L’école Notre-Dame-des-Arts - Sacré-Cœur accueille la différence depuis 26 ans. « La première CLIS en France pour troubles envahissants du développement (TED) y a été ouverte en 1989 », rappelle Brigitte Soppelsa, responsable ASH de la direction diocésaine de Clermont-Ferrand. L’idée est venue d’un couple de Riom, parents d’une enfant autiste. « Ils revenaient d’une expatriation aux États-Unis où ils avaient découvert la méthode TEAACH. Ils ont monté l’association Auvergne autisme avec d’autres familles et demandé au directeur de l’école s’il acceptait d’ouvrir une classe pour ces enfants.

Regarder avant d’agir

La classe se lance avec trois élèves, sous la responsabilité d’une enseignante, Catherine Verger : « À cette époque notre classe n'était même pas une Clis, elle était tolérée. Il a fallu faire ses preuves, le discours sur l'autisme n'était pas le même que maintenant. Dès le début, j'ai mis en place des activités de tutorat : les élèves ordinaires venaient faire des jeux et des ateliers pâtisserie avec nous. Moi, j'allais faire chanter quelques classes. C'était une inclusion à double sens. » Aujourd’hui, l’école compte deux Clis, dont une dédiée aux enfants non oralisants. Stéphanie Das Neves et Nadine Terret, les deux enseignantes, travaillent avec eux essentiellement le matin, en privilégiant la communication visuelle. Épaulées par des EVS et des éducatrices, elles fonctionnent par rituels, insistent sur le repérage spatio-temporel et alternent activités pratiques avec des travaux plus scolaires sur des temps courts. L’après-midi est le plus souvent consacré à des activités menées en partenariat avec un Sessad (Service d’éducation spécialisée et de soins à domicile) : cheval, piscine, patinoire… Il intervient aussi à domicile pour certains enfants.
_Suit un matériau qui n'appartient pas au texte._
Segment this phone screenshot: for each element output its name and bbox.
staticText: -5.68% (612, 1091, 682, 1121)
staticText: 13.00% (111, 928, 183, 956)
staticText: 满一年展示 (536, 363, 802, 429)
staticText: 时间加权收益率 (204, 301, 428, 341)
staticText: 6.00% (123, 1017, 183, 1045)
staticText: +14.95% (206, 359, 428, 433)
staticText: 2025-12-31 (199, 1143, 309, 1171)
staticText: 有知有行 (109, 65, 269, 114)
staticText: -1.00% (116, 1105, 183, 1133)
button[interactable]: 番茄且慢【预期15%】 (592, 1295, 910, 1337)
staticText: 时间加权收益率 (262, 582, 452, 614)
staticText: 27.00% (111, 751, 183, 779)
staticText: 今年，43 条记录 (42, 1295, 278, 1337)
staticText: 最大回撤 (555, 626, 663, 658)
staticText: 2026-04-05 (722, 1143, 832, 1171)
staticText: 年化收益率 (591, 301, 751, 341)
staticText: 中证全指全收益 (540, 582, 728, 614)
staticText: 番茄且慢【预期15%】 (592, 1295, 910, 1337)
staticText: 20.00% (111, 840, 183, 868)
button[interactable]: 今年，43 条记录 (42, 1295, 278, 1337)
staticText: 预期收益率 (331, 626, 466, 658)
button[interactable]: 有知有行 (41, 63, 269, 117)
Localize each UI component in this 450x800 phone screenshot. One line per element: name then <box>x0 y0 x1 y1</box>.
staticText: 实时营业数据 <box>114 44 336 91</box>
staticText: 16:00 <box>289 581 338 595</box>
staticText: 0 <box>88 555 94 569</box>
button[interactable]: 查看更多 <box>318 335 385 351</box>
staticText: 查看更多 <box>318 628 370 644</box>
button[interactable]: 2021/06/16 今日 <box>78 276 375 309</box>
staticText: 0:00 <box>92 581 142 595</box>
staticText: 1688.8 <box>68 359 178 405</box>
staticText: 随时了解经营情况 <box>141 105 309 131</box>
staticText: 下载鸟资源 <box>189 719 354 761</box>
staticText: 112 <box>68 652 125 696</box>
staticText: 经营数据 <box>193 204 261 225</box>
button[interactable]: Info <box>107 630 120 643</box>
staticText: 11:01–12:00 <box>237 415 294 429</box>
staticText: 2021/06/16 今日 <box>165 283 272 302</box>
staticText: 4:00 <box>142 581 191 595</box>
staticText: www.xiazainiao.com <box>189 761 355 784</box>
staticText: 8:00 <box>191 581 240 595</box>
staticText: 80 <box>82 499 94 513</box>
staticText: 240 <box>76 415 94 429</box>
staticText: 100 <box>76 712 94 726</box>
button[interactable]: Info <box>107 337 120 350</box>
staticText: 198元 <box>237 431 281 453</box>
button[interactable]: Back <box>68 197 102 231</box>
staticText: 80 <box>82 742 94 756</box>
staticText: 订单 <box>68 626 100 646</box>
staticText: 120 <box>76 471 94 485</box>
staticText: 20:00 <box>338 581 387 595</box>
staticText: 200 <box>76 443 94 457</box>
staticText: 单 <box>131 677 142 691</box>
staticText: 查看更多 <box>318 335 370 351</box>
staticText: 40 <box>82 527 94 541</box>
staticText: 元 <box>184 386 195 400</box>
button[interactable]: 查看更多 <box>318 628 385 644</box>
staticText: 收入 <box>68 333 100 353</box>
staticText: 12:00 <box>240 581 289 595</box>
Arrivé en 2009, Patrick Morales, l’actuel directeur, a été saisi par la connaissance qu’avaient les élèves ordinaires de leurs camarades autistes. Il se souvient d’une anecdote : « Des enfants marchaient sur les parterres de fleurs. Je suis sorti pour disputer un élève qui se trouvait être autiste. Une enfant ordinaire est venue me voir en disant : “Ce n’est pas la peine de crier, il ne vous comprend pas. Il faut d’abord le regarder”. » Enfants ordinaires et enfants autistes sont ici habitués à se côtoyer. Cela ne signifie pas, pour autant, que les deux mondes se mélangent facilement. « Ce n’est pas toujours évident pour un enfant ordinaire de jouer avec un enfant autiste. Il peut répéter le même geste longtemps, cela donne peu d’interaction », note Nadine Terret, coordinatrice de la Clis Étoile. Sophie, en CM1, a partagé l’année dernière ses cours d’histoire-géo avec Léo, souffrant du syndrome d’Asperger. « Il disait parfois des gros mots et donnait les réponses des contrôles à voix haute mais sinon en classe, il était comme nous. » Clémence, en CM1, se souvient des temps de récré partagés : « On lui disait bonjour et à chaque fois il se souvenait de mon prénom. Il avait une bonne mémoire et moi j’avais moins peur de lui. » Claude et Laurent, enseignants en CM1, n’ont pas freiné quand on leur a proposé d’accueillir Léo en inclusion, avec son EVS. « J’ai expliqué à mes élèves qu’il avait besoin de calme, se souvient Laurent. En cours, je l’interrogeais comme n’importe quel enfant. » Cette année, deux élèves Clis sont en inclusion en CE2.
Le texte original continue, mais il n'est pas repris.